Obserwuj w Google News

Nowy poseł KO jest neopoganinem. "Czerpię z rytuałów zielarek i wiedźm"

2 min. czytania
21.11.2023 14:10

Marcin Józefaciuk niedawno został zaprzysiężony na posła. Pochodzący z Łodzi nauczyciel, zwrócił na siebie uwagę dzięki występowi w telewizyjnym programie TVN – „Nastolatki rządzą… kasą”. Kilka miesięcy później wystartował w wyborach parlamentarnych z ramienia Koalicji Obywatelskiej i teraz zasiada w ławach sejmowych. O nowym pośle zrobiło się ostatnio głośno ze względu na wywiad, którego udzielił jednemu z portali. Józefaciuk zdradził w nim m.in., że jest neopoganinem.

Marcin Józefaciuk
fot. JACEK DOMINSKI/REPORTER

O Marcinie Józefaciuku, nowym pośle Koalicji Obywatelskiej, głośno było jeszcze podczas kampanii wyborczej. Mężczyzna, który dotąd pracował jako nauczyciel i wicedyrektor szkoły średniej, zaskakuje już od dawna. Najpierw na jaw wyszło, że ma za sobą debiut telewizyjny. Józefaciuk pojawił się w programie TVN „Nastolatki rządzą… kasą”, gdzie pełnił rolę pedagoga, wspierającego uczestników programu.
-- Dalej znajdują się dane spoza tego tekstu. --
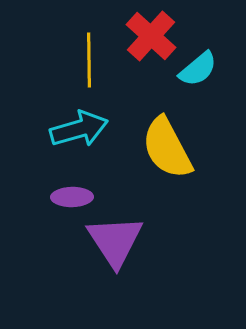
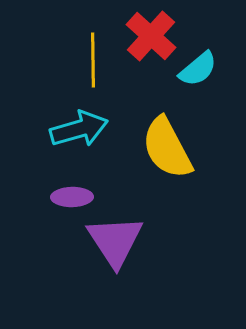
yellow line: moved 4 px right
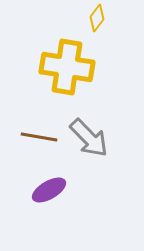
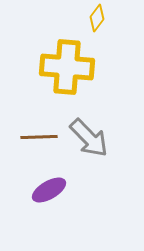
yellow cross: rotated 4 degrees counterclockwise
brown line: rotated 12 degrees counterclockwise
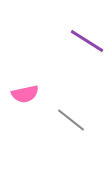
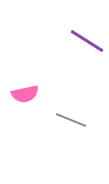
gray line: rotated 16 degrees counterclockwise
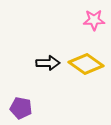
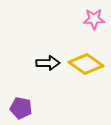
pink star: moved 1 px up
Nauczyciel zwracał także uwagę swoim wyglądem, a konkretnie licznymi tatuażami. Okazuje się, że pierwszym obrazkiem, jaki pojawił się na jego ciele był… pentagram. W wywiadzie dla „Dużego Formatu” nowy poseł KO przekonuje jednak, że tatuaż wcale nie ma związku z szatanem. To nieodłączny element neopoganizmu, wyznania bliskiego Józefaciukowi.

Nowy poseł KO jest neopoganinem

Jak zaznaczył polityk, neopoganizm opiera się na współpracy z naturą, zawierzaniu jej sile oraz dostosowywaniu się do niej. W wyznaniu tym funkcjonuje bóg, bogini oraz pomniejsze bóstwa, które można prosić o wsparcie. „To jest taka bardzo stara religia, starosłowiańska…” - zaznaczał.

W tym samym wywiadzie Józefaciuk przyznał, że ukończył również metafizykę na jednym z uniwersytetów amerykańskich i uzyskał uprawnienia do bycia… pastorem. Studia odbywały się online.

Redakcja poleca

Tuż po ukazaniu się wywiadu z udziałem nowego posła, Onet postanowił dopytać go o szczegóły dotyczące jego wyznania. W jaki sposób polityk praktykuje swoją religię? - Jeśli chodzi o moją religię, można być zrzeszonym w grupach zwanych konwentami lub sabatami, ale ja praktykuję indywidualnie. Mocno czerpię z rytuałów dawnych zielarek i wiedźm, tzw. kobiet wiedzących, które kiedyś w każdej ze wsi były traktowane bardzo poważnie. Zresztą to właśnie moja babcia zaszczepiła we mnie umiejętność postrzegania świata nie tylko przez szkiełko i oko – uściślił.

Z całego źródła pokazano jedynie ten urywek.